Start of Available records

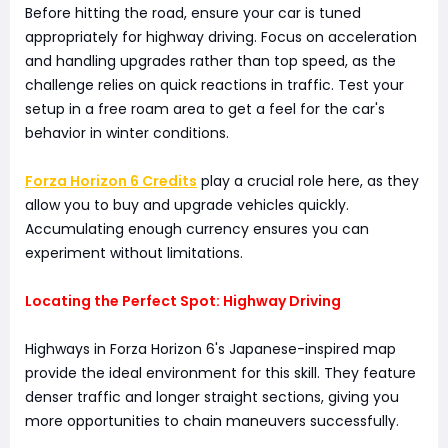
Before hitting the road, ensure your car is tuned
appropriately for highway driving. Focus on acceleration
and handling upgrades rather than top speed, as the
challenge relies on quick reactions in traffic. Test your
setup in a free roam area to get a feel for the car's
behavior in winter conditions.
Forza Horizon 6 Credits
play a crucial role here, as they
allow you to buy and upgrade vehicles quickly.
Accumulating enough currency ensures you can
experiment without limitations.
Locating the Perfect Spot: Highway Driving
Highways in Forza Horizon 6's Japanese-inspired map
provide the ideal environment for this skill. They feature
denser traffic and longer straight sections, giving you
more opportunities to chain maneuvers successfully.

End of Available records
Start of Available records

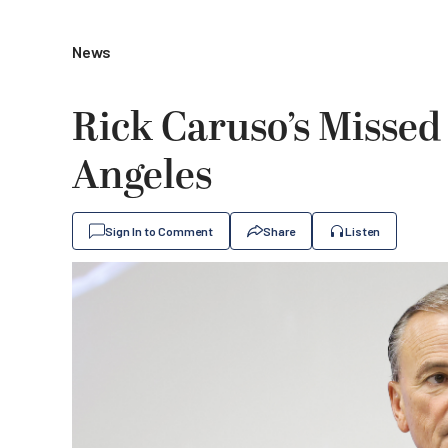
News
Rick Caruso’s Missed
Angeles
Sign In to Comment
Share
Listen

End of Available records
Start of Available records

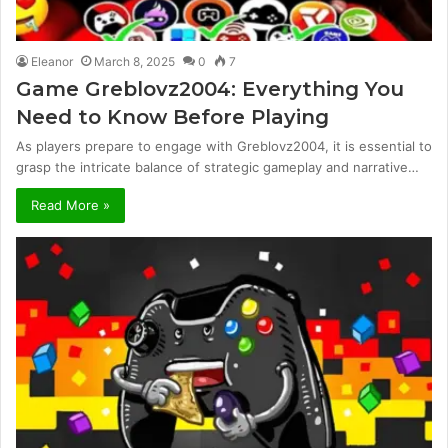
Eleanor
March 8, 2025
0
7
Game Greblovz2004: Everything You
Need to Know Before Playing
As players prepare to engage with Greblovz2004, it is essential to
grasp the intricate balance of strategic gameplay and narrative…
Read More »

End of Available records

### Task to complete
In the records above, how many lines include the string "Before"? Answer with only the number.

### Output below
2